Report: Painting a picture of digital food shopping’s evolution

Online shopping is practically a given in today’s digital world, but food retail is one category that still has some distance to go when it comes to reaching its online potential. Consumers today engage with food in the digital realm, and retailers and CPG manufacturers haven’t yet reached a point at which they are truly capitalizing on this engagement. But grocery has come to a turning point, and online food shopping will penetrate the category at a rapid clip, from the center store outward, according to a report from the Food Marketing Institute and Nielsen.

The report, part of a multi-year research effort that will follow the digital transformation of food retail, found that not only are consumers already engaged with food on digital channels, but that in order to truly adapt to digital, retailers must first understand those engaged consumers and then map out organizational change that will allow them to engage as well.

Catching up with the digital food shopper

Today’s consumers are always connected. In 2014, shoppers spent 59 minutes per day on their mobile devices, the report found. By 2016, that number more than doubled to two hours and 15 minutes. And what’s more, today’s digital consumers value the ability to be connected via mobile pretty much anywhere at anytime. Almost two-thirds of shoppers feel that mobile devices improve their lives, according to the report.

And regardless of retailers’ digital status, consumers are engaging with food and food retail digitally. Just under 60% of food shoppers turn to their mobile devices for deals and coupons, and more than half of shoppers use retailers’ apps when grocery shopping, the report found. More than half of consumers engage with snacks online, with that number expected to increase to about 70% in the next decade.

Understanding today’s digital consumers

Nearly a quarter of households in the US shop for food online, according to the report, with 28% of millennials food shopping online, and those numbers are only expected to increase. FMI and Nielsen found that before retailers and CPG brands can truly integrate online shopping into their business models, they first must fully understand consumers who shop online.

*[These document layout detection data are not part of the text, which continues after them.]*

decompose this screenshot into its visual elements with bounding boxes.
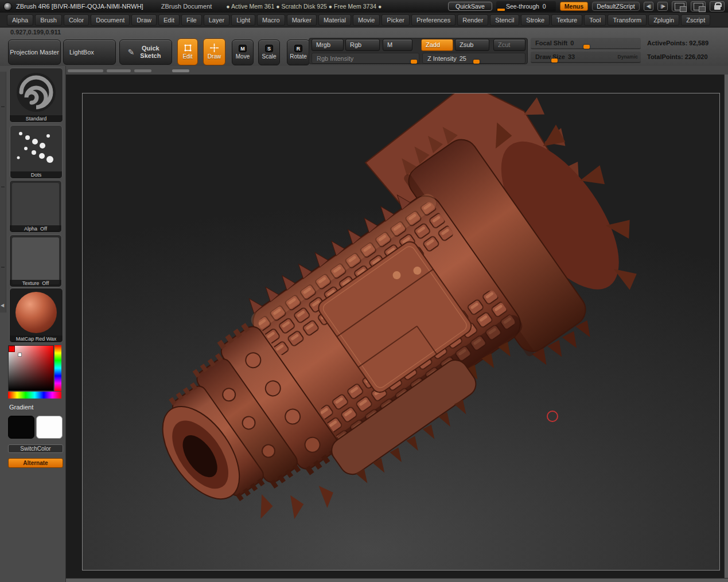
scale-button[interactable]: S Scale bbox=[258, 40, 280, 65]
secondary-color-swatch[interactable] bbox=[36, 416, 63, 439]
cursor-coordinates: 0.927,0.199,0.911 bbox=[10, 29, 61, 36]
menu-transform[interactable]: Transform bbox=[608, 14, 647, 26]
menu-zscript[interactable]: Zscript bbox=[681, 14, 710, 26]
menus-button[interactable]: Menus bbox=[560, 2, 588, 11]
stroke-name: Dots bbox=[10, 171, 62, 178]
shelf-divider-strip bbox=[0, 66, 728, 75]
alternate-button[interactable]: Alternate bbox=[8, 458, 63, 468]
menu-draw[interactable]: Draw bbox=[131, 14, 157, 26]
canvas-area[interactable] bbox=[66, 75, 728, 582]
zadd-button[interactable]: Zadd bbox=[421, 39, 453, 51]
color-picker[interactable] bbox=[8, 345, 62, 399]
menu-light[interactable]: Light bbox=[231, 14, 255, 26]
focal-shift-slider[interactable]: Focal Shift 0 bbox=[531, 38, 641, 49]
see-through-slider[interactable]: See-through 0 bbox=[496, 1, 556, 11]
projection-master-button[interactable]: Projection Master bbox=[8, 40, 61, 65]
color-marker[interactable] bbox=[18, 353, 22, 357]
hue-strip-vertical[interactable] bbox=[54, 345, 61, 391]
quicksave-button[interactable]: QuickSave bbox=[448, 2, 492, 11]
quick-sketch-button[interactable]: ✎ Quick Sketch bbox=[119, 40, 172, 65]
model-group bbox=[91, 93, 678, 571]
menu-render[interactable]: Render bbox=[457, 14, 488, 26]
canvas-horizontal-scrollbar[interactable] bbox=[66, 578, 728, 582]
zbrush-document-canvas[interactable] bbox=[82, 93, 720, 571]
default-zscript-button[interactable]: DefaultZScript bbox=[592, 2, 640, 11]
z-intensity-value: 25 bbox=[460, 55, 466, 62]
menu-file[interactable]: File bbox=[181, 14, 202, 26]
active-points-label: ActivePoints: bbox=[647, 40, 687, 46]
focal-shift-handle[interactable] bbox=[583, 45, 590, 49]
rail-tick bbox=[1, 106, 5, 107]
rotate-label: Rotate bbox=[290, 53, 306, 60]
z-intensity-handle[interactable] bbox=[473, 60, 480, 64]
store-document-button[interactable] bbox=[672, 1, 687, 11]
active-points-readout: ActivePoints: 92,589 bbox=[647, 40, 708, 46]
lightbox-button[interactable]: LightBox bbox=[63, 40, 116, 65]
current-color-swatch bbox=[9, 346, 15, 352]
menu-color[interactable]: Color bbox=[64, 14, 89, 26]
alpha-selector[interactable]: Alpha Off bbox=[9, 180, 62, 233]
focal-shift-value: 0 bbox=[570, 40, 574, 46]
menu-zplugin[interactable]: Zplugin bbox=[648, 14, 679, 26]
brush-selector[interactable]: Standard bbox=[9, 68, 63, 123]
draw-size-slider[interactable]: Draw Size 33 Dynamic bbox=[531, 52, 641, 63]
menu-stroke[interactable]: Stroke bbox=[521, 14, 550, 26]
mrgb-button[interactable]: Mrgb bbox=[312, 39, 344, 51]
saturation-value-square[interactable] bbox=[8, 345, 54, 391]
canvas-vertical-scrollbar[interactable] bbox=[724, 75, 728, 582]
scale-label: Scale bbox=[262, 53, 276, 60]
menu-texture[interactable]: Texture bbox=[551, 14, 582, 26]
hue-strip-horizontal[interactable] bbox=[8, 392, 61, 399]
brush-cursor-ring bbox=[547, 411, 558, 422]
z-intensity-slider[interactable]: Z Intensity 25 bbox=[422, 53, 525, 64]
divider-handle[interactable] bbox=[172, 69, 189, 72]
rail-tick bbox=[1, 267, 5, 268]
menu-alpha[interactable]: Alpha bbox=[7, 14, 33, 26]
draw-button[interactable]: Draw bbox=[203, 38, 225, 65]
lock-button[interactable] bbox=[710, 1, 725, 11]
move-button[interactable]: M Move bbox=[232, 40, 254, 65]
rotate-button[interactable]: R Rotate bbox=[287, 40, 310, 65]
menu-brush[interactable]: Brush bbox=[35, 14, 62, 26]
rgb-intensity-slider[interactable]: Rgb Intensity bbox=[312, 53, 419, 64]
rgb-intensity-handle[interactable] bbox=[411, 60, 417, 64]
menu-material[interactable]: Material bbox=[318, 14, 351, 26]
menu-tool[interactable]: Tool bbox=[584, 14, 606, 26]
gradient-label: Gradient bbox=[9, 404, 33, 411]
menu-movie[interactable]: Movie bbox=[353, 14, 380, 26]
menu-marker[interactable]: Marker bbox=[287, 14, 317, 26]
nav-left-button[interactable]: ◀|||| bbox=[644, 2, 654, 11]
stroke-selector[interactable]: Dots bbox=[10, 125, 63, 179]
left-rail: ◀ bbox=[0, 72, 6, 313]
menu-picker[interactable]: Picker bbox=[381, 14, 410, 26]
texture-selector[interactable]: Texture Off bbox=[9, 235, 62, 287]
m-button[interactable]: M bbox=[383, 39, 412, 51]
z-intensity-label: Z Intensity bbox=[427, 55, 457, 62]
draw-size-handle[interactable] bbox=[551, 58, 558, 63]
zsub-button[interactable]: Zsub bbox=[455, 39, 489, 51]
material-selector[interactable]: MatCap Red Wax bbox=[9, 288, 63, 343]
menu-preferences[interactable]: Preferences bbox=[411, 14, 456, 26]
collapse-arrow-icon[interactable]: ◀ bbox=[1, 303, 4, 308]
focal-shift-label: Focal Shift bbox=[535, 40, 567, 46]
menu-layer[interactable]: Layer bbox=[204, 14, 230, 26]
texture-name: Texture Off bbox=[10, 280, 61, 287]
zcut-button[interactable]: Zcut bbox=[493, 39, 525, 51]
menu-document[interactable]: Document bbox=[91, 14, 130, 26]
main-color-swatch[interactable] bbox=[8, 416, 34, 439]
move-label: Move bbox=[236, 53, 250, 60]
active-points-value: 92,589 bbox=[689, 40, 708, 46]
menu-macro[interactable]: Macro bbox=[257, 14, 285, 26]
matcap-sphere-thumbnail bbox=[15, 292, 57, 333]
export-document-button[interactable] bbox=[691, 1, 706, 11]
edit-button[interactable]: Edit bbox=[177, 38, 198, 65]
nav-right-button[interactable]: ||||▶ bbox=[657, 2, 668, 11]
switch-color-button[interactable]: SwitchColor bbox=[8, 444, 63, 453]
menu-edit[interactable]: Edit bbox=[158, 14, 180, 26]
rgb-button[interactable]: Rgb bbox=[345, 39, 380, 51]
top-shelf: 0.927,0.199,0.911 Projection Master Ligh… bbox=[0, 28, 728, 66]
pencil-icon: ✎ bbox=[128, 48, 135, 57]
see-through-handle[interactable] bbox=[497, 9, 505, 11]
menu-stencil[interactable]: Stencil bbox=[490, 14, 519, 26]
total-points-readout: TotalPoints: 226,020 bbox=[647, 53, 708, 60]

The report revealed that online shoppers are focused and efficient, buying items from half the amount of departments and keeping open minds when it comes to checking out new products compared with in-store shoppers. Young, new and engaged online shoppers are driving the digital transformation of food shopping due to their tendency to adopt new technologies quickly, and this group finds technologies related to food and grocery more appealing than the general population by up to 40%, the report revealed. For example, about a third of total shoppers are interested in geo-location apps and ordering buttons, compared with a little less than half of millennial shoppers and about two thirds of new online shoppers, the report found.

One of the most profound findings of the report is that many retailers classify online shoppers in the same group as the shoppers that visit their stores, which is a mistake. Instead, retailers should separate their shoppers into in-store and online segments.

One way online and in-store shoppers are similar, however, is both groups want tailored assortments and relevant products, according to the report. Regardless of channel, retailers should work to provide shoppers with transparency when it comes to products’ nutrition and prices, among other categories.

Changing at the organization level to engage digital shoppers

Although many, if not most, retailers and manufacturers are experimenting with digital on some level, there is no set path to integrating digital technologies into the food business model, the report found. Current areas of experimentation in food retail include product discovery, shopping support apps, automated replenishment and mobile stores, FMI and Nielsen found, but retailers are still struggling to carve out a defined path to sustainable profitability in the digital space

“One of the main challenges to the development of digitally enabled grocery retail has appeared in retailers and manufacturers’ attempts to identify a profitable fulfillment model that meets shopper needs regardless of where they buy,” the report said.

Different retailers must find their own formulas for digital success, according to the report, whether that means investing in click-and-collect programs, building out proprietary fleets of delivery vehicles or using retail stockrooms as e-commerce distribution centers. These technologies must be integrated across organizations, from supply chain and merchandising, to marketing an in-store shopping. And retailers and brands must reach the point where their digital strategies are finalized and can be implemented, which is easier said than done.

“This remains the single largest gap in capabilities that we observed throughout our research efforts,” the report said.

As grocery moves further into the digital realm, center store will begin to change, the report found, with food retailers redesigning the space to be more of an extension of the perimeter or turning center stores into in-store shops or fulfillment areas.Today’s industry will go from its current 20% penetration to saturation within a decade, FMI and Nielsen reported, with the pair analyzing the journey over the next few years.